#### [TASK]
Copy every line of the records exactly, without including the images.

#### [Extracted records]
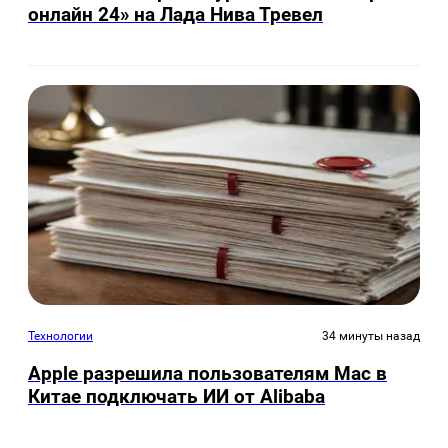
онлайн 24» на Лада Нива Тревел
Технологии
34 минуты назад
Apple разрешила пользователям Mac в
Китае подключать ИИ от Alibaba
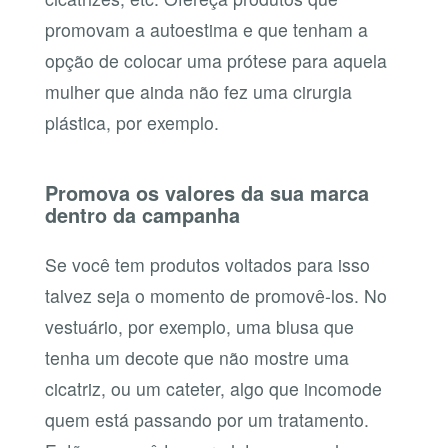
promovam a autoestima e que tenham a
opção de colocar uma prótese para aquela
mulher que ainda não fez uma cirurgia
plástica, por exemplo.
Promova os valores da sua marca
dentro da campanha
Se você tem produtos voltados para isso
talvez seja o momento de promovê-los. No
vestuário, por exemplo, uma blusa que
tenha um decote que não mostre uma
cicatriz, ou um cateter, algo que incomode
quem está passando por um tratamento.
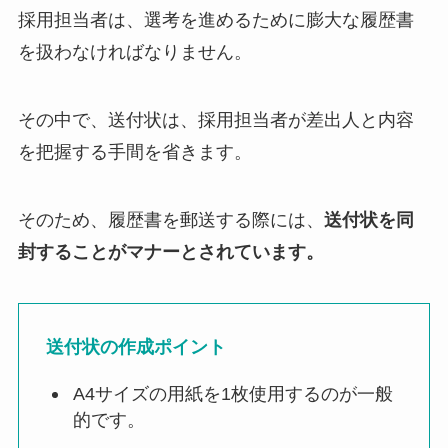
採用担当者は、選考を進めるために膨大な履歴書
を扱わなければなりません。
その中で、送付状は、採用担当者が差出人と内容
を把握する手間を省きます。
そのため、履歴書を郵送する際には、
送付状を同
封することがマナーとされています。
送付状の作成ポイント
A4サイズの用紙を1枚使用するのが一般
的です。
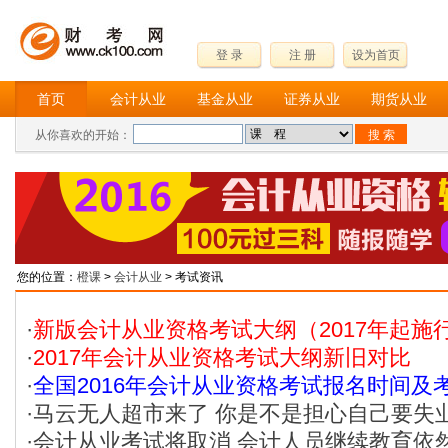
登 录
注 册
设为首页
首页
会计从业
基金从业
证券从业
期货从业
从你喜欢的开始：
您的位置：
橙课
>
会计从业
> 考试资讯
·
新版会计从业资格考试大纲（2017年起施
·
2017年会计从业资格考试大纲新旧对比
·
全国2016年会计从业资格考试报名时间及
·
马云无人超市来了 你是不是担心自己要失
·
会计从业考试将取消 会计人员继续教育依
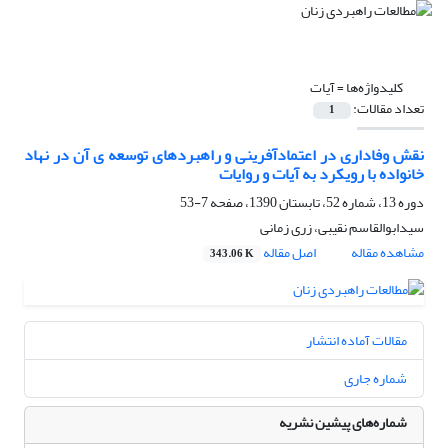
کلیدواژه‌ها =
آیات
تعداد مقالات:
1
نقش وفاداری در اعتمادآفرینی و راهبردهای توسعه ی آن در نهاد
خانواده با رویکرد به آیات و روایات
دوره 13، شماره 52، تابستان 1390، صفحه
7-53
سیدابوالقاسم نقیبی، زری زمانی
مشاهده مقاله
اصل مقاله
343.06 K
مقالات آماده انتشار
شماره جاری
شماره‌های پیشین نشریه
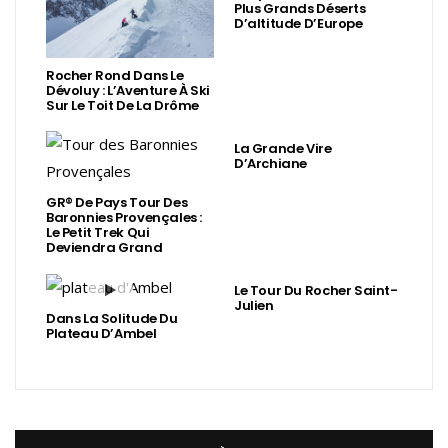
Plus Grands Déserts
D’altitude D’Europe
Rocher Rond Dans Le
Dévoluy : L’Aventure À Ski
Sur Le Toit De La Drôme
La Grande Vire
D’Archiane
GR® De Pays Tour Des
Baronnies Provençales :
Le Petit Trek Qui
Deviendra Grand
Le Tour Du Rocher Saint-
Julien
Dans La Solitude Du
Plateau D’Ambel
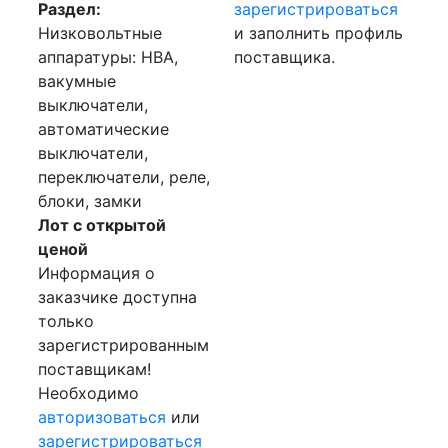
Раздел:
зарегистрироваться
Низковольтные
и заполнить профиль
аппаратуры: НВА,
поставщика.
вакумные
выключатели,
автоматические
выключатели,
переключатели, реле,
блоки, замки
Лот с открытой
ценой
Информация о
заказчике доступна
только
зарегистрированным
поставщикам!
Необходимо
авторизоваться
или
зарегистрироваться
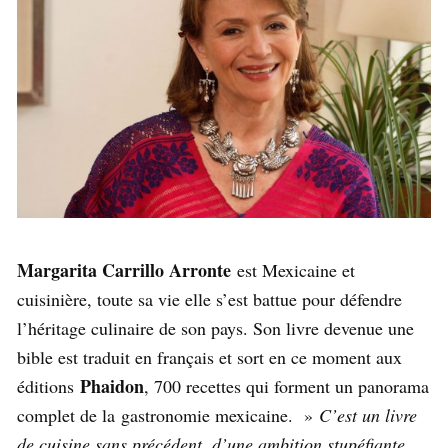
Margarita Carrillo Arronte
est Mexicaine et
cuisinière, toute sa vie elle s’est battue pour défendre
l’héritage culinaire de son pays. Son livre devenue une
bible est traduit en français et sort en ce moment aux
Phaidon
éditions
, 700 recettes qui forment un panorama
complet de la gastronomie mexicaine. »
C’est un livre
de cuisine sans précédent, d’une ambition stupéfiante,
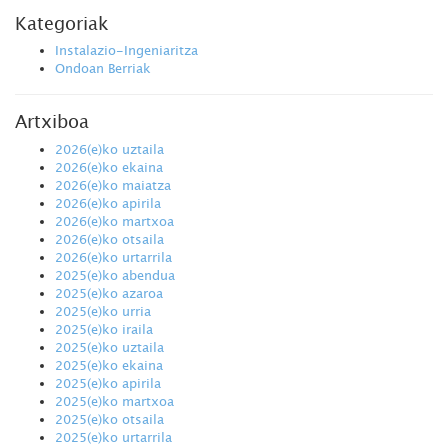
Kategoriak
Instalazio-Ingeniaritza
Ondoan Berriak
Artxiboa
2026(e)ko uztaila
2026(e)ko ekaina
2026(e)ko maiatza
2026(e)ko apirila
2026(e)ko martxoa
2026(e)ko otsaila
2026(e)ko urtarrila
2025(e)ko abendua
2025(e)ko azaroa
2025(e)ko urria
2025(e)ko iraila
2025(e)ko uztaila
2025(e)ko ekaina
2025(e)ko apirila
2025(e)ko martxoa
2025(e)ko otsaila
2025(e)ko urtarrila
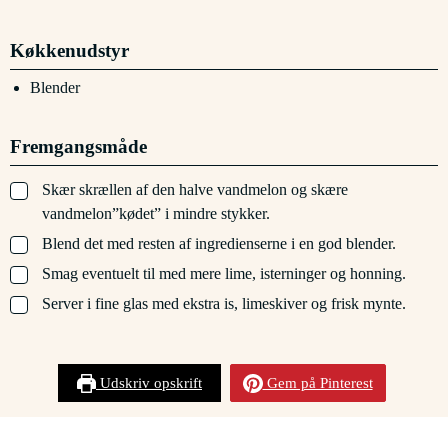
Køkkenudstyr
Blender
Fremgangsmåde
▢
Skær skrællen af den halve vandmelon og skære
vandmelon”kødet” i mindre stykker.
▢
Blend det med resten af ingredienserne i en god blender.
▢
Smag eventuelt til med mere lime, isterninger og honning.
▢
Server i fine glas med ekstra is, limeskiver og frisk mynte.
Udskriv opskrift
Gem på Pinterest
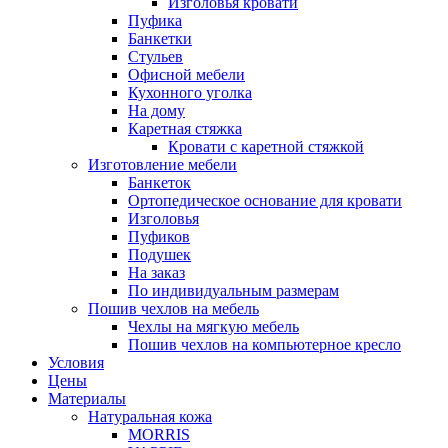
Изголовья кровати
Пуфика
Банкетки
Стульев
Офисной мебели
Кухонного уголка
На дому
Каретная стяжка
Кровати с каретной стяжкой
Изготовление мебели
Банкеток
Ортопедическое основание для кровати
Изголовья
Пуфиков
Подушек
На заказ
По индивидуальным размерам
Пошив чехлов на мебель
Чехлы на мягкую мебель
Пошив чехлов на компьютерное кресло
Условия
Цены
Материалы
Натуральная кожа
MORRIS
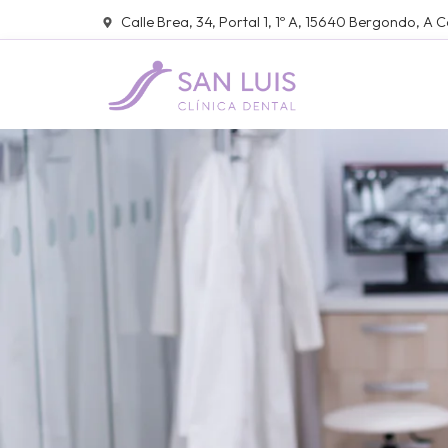
Calle Brea, 34, Portal 1, 1º A, 15640 Bergondo, A 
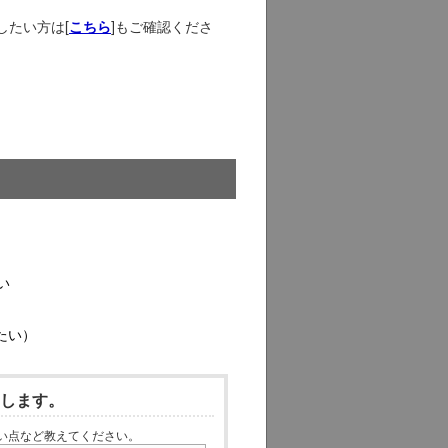
認したい方は[
]もご確認くださ
こちら
い
たい）
いします。
い点など教えてください。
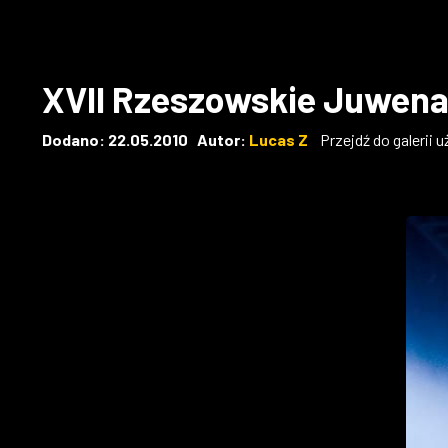
XVII Rzeszowskie Juwena
Dodano: 22.05.2010 Autor:
Lucas Z
Przejdź do galerii 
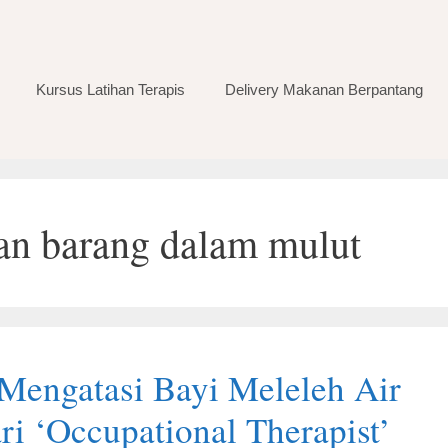
Kursus Latihan Terapis
Delivery Makanan Berpantang
an barang dalam mulut
 Mengatasi Bayi Meleleh Air
ri ‘Occupational Therapist’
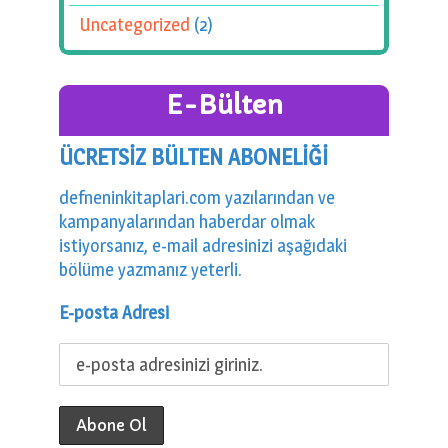
Uncategorized
(2)
E-Bülten
ÜCRETSİZ BÜLTEN ABONELİĞİ
defneninkitaplari.com yazılarından ve
kampanyalarından haberdar olmak
istiyorsanız, e-mail adresinizi aşağıdaki
bölüme yazmanız yeterli.
E-posta Adresi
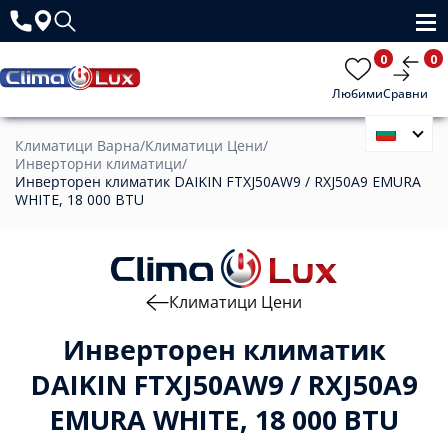
0
0
Любими
Сравни
Климатици Варна
/
Климатици Цени
/
Инверторни климатици
/
Инверторен климатик DAIKIN FTXJ50AW9 / RXJ50A9 EMURA
WHITE, 18 000 BTU
Климатици Цени
Инверторен климатик
DAIKIN FTXJ50AW9 / RXJ50A9
EMURA WHITE, 18 000 BTU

#### [FINAL ANSWER]
онлайн 24» на Лада Нива Тревел
Технологии
34 минуты назад
Apple разрешила пользователям Mac в
Китае подключать ИИ от Alibaba
promovam a autoestima e que tenham a
opção de colocar uma prótese para aquela
mulher que ainda não fez uma cirurgia
plástica, por exemplo.
Promova os valores da sua marca
dentro da campanha
Se você tem produtos voltados para isso
talvez seja o momento de promovê-los. No
vestuário, por exemplo, uma blusa que
tenha um decote que não mostre uma
cicatriz, ou um cateter, algo que incomode
quem está passando por um tratamento.
採用担当者は、選考を進めるために膨大な履歴書
を扱わなければなりません。
その中で、送付状は、採用担当者が差出人と内容
を把握する手間を省きます。
そのため、履歴書を郵送する際には、
送付状を同
封することがマナーとされています。
送付状の作成ポイント
A4サイズの用紙を1枚使用するのが一般
的です。
登 录
注 册
设为首页
首页
会计从业
基金从业
证券从业
期货从业
从你喜欢的开始：
您的位置：
橙课
>
会计从业
> 考试资讯
·
新版会计从业资格考试大纲（2017年起施
·
2017年会计从业资格考试大纲新旧对比
·
全国2016年会计从业资格考试报名时间及
·
马云无人超市来了 你是不是担心自己要失
·
会计从业考试将取消 会计人员继续教育依
کلیدواژه‌ها =
آیات
تعداد مقالات:
1
نقش وفاداری در اعتمادآفرینی و راهبردهای توسعه ی آن در نهاد
خانواده با رویکرد به آیات و روایات
دوره 13، شماره 52، تابستان 1390، صفحه
7-53
سیدابوالقاسم نقیبی، زری زمانی
مشاهده مقاله
اصل مقاله
343.06 K
مقالات آماده انتشار
شماره جاری
شماره‌های پیشین نشریه
Plus Grands Déserts
D’altitude D’Europe
Rocher Rond Dans Le
Dévoluy : L’Aventure À Ski
Sur Le Toit De La Drôme
La Grande Vire
D’Archiane
GR® De Pays Tour Des
Baronnies Provençales :
Le Petit Trek Qui
Deviendra Grand
Le Tour Du Rocher Saint-
Julien
Dans La Solitude Du
Plateau D’Ambel
Раздел:
зарегистрироваться
Низковольтные
и заполнить профиль
аппаратуры: НВА,
поставщика.
вакумные
выключатели,
автоматические
выключатели,
переключатели, реле,
блоки, замки
Лот с открытой
ценой
Информация о
заказчике доступна
только
зарегистрированным
поставщикам!
Необходимо
авторизоваться
или
зарегистрироваться
Margarita Carrillo Arronte
est Mexicaine et
cuisinière, toute sa vie elle s’est battue pour défendre
l’héritage culinaire de son pays. Son livre devenue une
bible est traduit en français et sort en ce moment aux
Phaidon
éditions
, 700 recettes qui forment un panorama
complet de la gastronomie mexicaine. »
C’est un livre
de cuisine sans précédent, d’une ambition stupéfiante,
Kategoriak
Instalazio-Ingeniaritza
Ondoan Berriak
Artxiboa
2026(e)ko uztaila
2026(e)ko ekaina
2026(e)ko maiatza
2026(e)ko apirila
2026(e)ko martxoa
2026(e)ko otsaila
2026(e)ko urtarrila
2025(e)ko abendua
2025(e)ko azaroa
2025(e)ko urria
2025(e)ko iraila
2025(e)ko uztaila
2025(e)ko ekaina
2025(e)ko apirila
2025(e)ko martxoa
2025(e)ko otsaila
2025(e)ko urtarrila
Køkkenudstyr
Blender
Fremgangsmåde
▢
Skær skrællen af den halve vandmelon og skære
vandmelon”kødet” i mindre stykker.
▢
Blend det med resten af ingredienserne i en god blender.
▢
Smag eventuelt til med mere lime, isterninger og honning.
▢
Server i fine glas med ekstra is, limeskiver og frisk mynte.
Udskriv opskrift
Gem på Pinterest
Изголовья кровати
Пуфика
Банкетки
Стульев
Офисной мебели
Кухонного уголка
На дому
Каретная стяжка
Кровати с каретной стяжкой
Изготовление мебели
Банкеток
Ортопедическое основание для кровати
Изголовья
Пуфиков
Подушек
На заказ
По индивидуальным размерам
Пошив чехлов на мебель
Чехлы на мягкую мебель
Пошив чехлов на компьютерное кресло
Условия
Цены
Материалы
Натуральная кожа
MORRIS
Calle Brea, 34, Portal 1, 1º A, 15640 Bergondo, A 
認したい方は[
]もご確認くださ
こちら
い
たい）
いします。
い点など教えてください。
XVII Rzeszowskie Juwena
Dodano: 22.05.2010 Autor:
Lucas Z
Przejdź do galerii 
Kursus Latihan Terapis
Delivery Makanan Berpantang
an barang dalam mulut
 Mengatasi Bayi Meleleh Air
ri ‘Occupational Therapist’
Uncategorized
(2)
E-Bülten
ÜCRETSİZ BÜLTEN ABONELİĞİ
defneninkitaplari.com yazılarından ve
kampanyalarından haberdar olmak
istiyorsanız, e-mail adresinizi aşağıdaki
bölüme yazmanız yeterli.
E-posta Adresi
0
0
Любими
Сравни
Климатици Варна
/
Климатици Цени
/
Инверторни климатици
/
Инверторен климатик DAIKIN FTXJ50AW9 / RXJ50A9 EMURA
WHITE, 18 000 BTU
Климатици Цени
Инверторен климатик
DAIKIN FTXJ50AW9 / RXJ50A9
EMURA WHITE, 18 000 BTU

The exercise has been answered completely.